Advertisement

The Music Scene

Share

Oh, what desperate lengths a Beatles fan will go to to exaggerate their legacy (Letters, Dec. 5). Now we’re told by Roger Garvin that without the Beatles, the music scene would have been taken over by the likes of Wayne Newton or Liza Minnelli. With all due respect to the sanctity of the Beatles, I beg to differ.

It was Bob Dylan who inspired the Beatles to write meaningful songs, and the Rolling Stones who would influence the future of rock music, both in style and presentation. That’s one reason why the Stones are still thriving and the Beatles have been long defunct. I dare say these two contemporaries of the Beatles could have prevented the tyranny of Newton and Minnelli all by themselves.

Hats off to Michael Stipe for recognizing elevator music when he hears it.

ARNO KEKS

El Monte

*

I was especially interested in Robert Hilburn crediting “the song” as the most important single element in pop music both past and future (“Outsiders Looking In,” Nov. 28).

Advertisement

Writing great songs, however, seems too important a responsibility to be left only to those who perform them, so I’m hopeful the music industry will again allow writing to be done by writers and singing by singers rather than forcing the combination of the two, which-- albeit with important exceptions--too often results in diminishing both.

DAVID ROSNER

President, the Bicycle Music Co.

Los Angeles

*

I totally agree with Hilburn. Virtually every new form of music has been greeted with scorn and disgust.

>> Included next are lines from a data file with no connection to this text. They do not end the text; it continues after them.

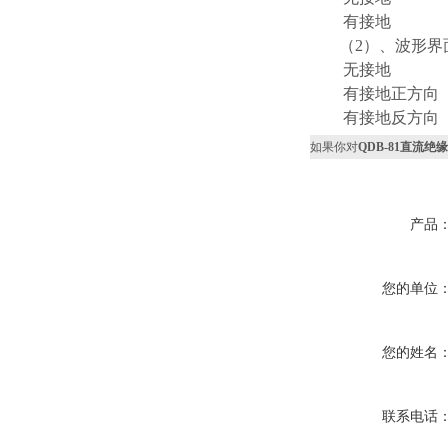
有接地
（2）、波形界
无接地
有接地正方向
有接地反方向
如果你对
QDB-81直流
产品
您的单位
您的姓名
联系电话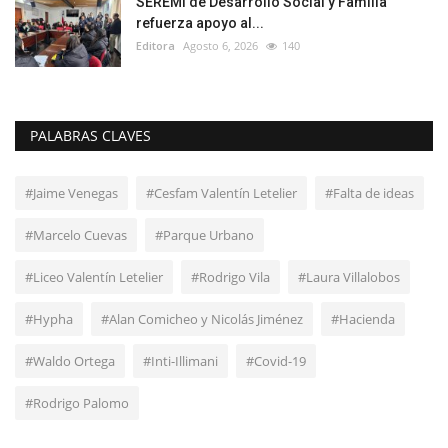
SEREMI de Desarrollo Social y Familia
refuerza apoyo al...
Editora
Agosto 6, 2026
140
PALABRAS CLAVES
#Jaime Venegas
#Cesfam Valentín Letelier
#Falta de ideas
#Marcelo Cuevas
#Parque Urbano
#Liceo Valentín Letelier
#Rodrigo Vila
#Laura Villalobos
#Hypha
#Alan Comicheo y Nicolás Jiménez
#Hacienda
#Waldo Ortega
#Inti-Illimani
#Covid-19
#Rodrigo Palomo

I’m pretty involved in the underground music scene in Southern California and it does look to be the next form of pop music (look at London right now). The only thing Hilburn may not realize is how evolved it’s become. In the last year, I have heard tracks from jungle to house that would put virtually any of the music on the radio to shame. And yet, because it’s technically part of the “rave” scene, it is and will be viewed with contempt because it’s “bad for the youth” and “dangerous.”

It’s good to know that some people in the mainstream media realize there is more to life than Ricky Martin and the Backstreet Boys.

STEPHEN ROOME

Simi Valley

*

Don Heckman’s apologia for including fusion with jazz (“It’s Not So Long a Way From Satchmo,” Nov. 28) and the letters that followed last week all overlook a most perplexing question: Exactly when did it start, this amazing declaration that any instrumental was automatically “jazz”?

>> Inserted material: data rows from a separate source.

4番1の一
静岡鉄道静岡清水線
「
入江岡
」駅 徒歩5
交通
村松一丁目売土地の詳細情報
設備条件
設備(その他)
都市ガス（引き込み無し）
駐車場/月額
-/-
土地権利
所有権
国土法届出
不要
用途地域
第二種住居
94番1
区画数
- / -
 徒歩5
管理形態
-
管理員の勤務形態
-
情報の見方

Once upon a time, there were lots of pop-rock instrumental hits, and their creators were at least honest enough to call them just plain “instrumentals.” Even highly talented, hard-core jazz artists who, for financial reasons, cranked out cute novelty pop instrumental recordings--Herb Alpert, Al Hirt, Wes Montgomery--differentiated between those fluff things and their jazz recordings, and urged their fans to listen to their “real stuff.”

Advertisement

Can you name any such recent pop instrumental? No, because one day, magically, they all became “jazz.” That is the reason why jazz lovers object to fusion--no matter what trendy name it happens to be calling itself these days--being included as a kind of jazz. Just as classical lovers would vehemently object to Mantovani or Muzak or Lawrence Welk being included with “classical” music merely because violins are used, so do jazz lovers object to that other mediocre drivel being called “contemporary jazz” or “smooth jazz.”

TOM BURNS

Tucson

*

Egon Alapatt’s nomination of David Axelrod as the originator of fusion is most interesting, and he makes a good case for Axelrod’s considerable talent and originality in the ‘60s (Letters, Dec. 5). But to argue he was more influential than Miles Davis is rather hard to swallow!

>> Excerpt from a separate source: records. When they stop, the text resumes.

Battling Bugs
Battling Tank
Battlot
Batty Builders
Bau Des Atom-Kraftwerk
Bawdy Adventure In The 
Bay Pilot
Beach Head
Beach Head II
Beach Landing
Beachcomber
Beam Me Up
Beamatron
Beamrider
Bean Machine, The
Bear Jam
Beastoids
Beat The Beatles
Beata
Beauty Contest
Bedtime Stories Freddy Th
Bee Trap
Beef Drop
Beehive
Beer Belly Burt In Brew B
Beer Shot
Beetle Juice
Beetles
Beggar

Consider for a moment the musical entities that directly came out of Miles after “Bitches Brew”: Chick Corea (Return to Forever, and thence Stanley Clarke, Al DiMeola), John McLaughlin (Mahavishnu, and thence Billy Cobham, Jan Hammer, et al), and Weather Report via Wayne Shorter and Joe Zawinul. Consider the influences those folks wielded. Add the legitimacy the great icon subsequently gave to funk, soul and rock that opened the gates for all these forms into the fold. Given enough time and space, it might be possible to trace the overwhelming majority of what is today thought of as fusion back to this one wellspring!

Sorry, and with all due respect to Axelrod (anyone who could make the Electric Prunes sound decent was indeed a talent!), Miles is still the man who made it all happen!

TONY GLEESON

Los Angeles

*

Neither Steve Hochman nor Spin magazine’s Alan Light seem to know much about “female sensibility” (Pop Eye, Nov. 14).

As a woman rock fan and musician, I can only say that bands like Limp Bizkit, Korn and Tool express my sensibility far better than Tori Amos or Gwen Stefani do. Good music is good music. The “testosterone-fueled trend” is getting airplay because it appeals to XXs as well as XYs, and it rocks!

Advertisement

I’d love to hear a female Fred Durst or Jon Davis or Anthony Kiedis or Zach de la Rocha, too, but until I do I’m happy with the masculine sensibility.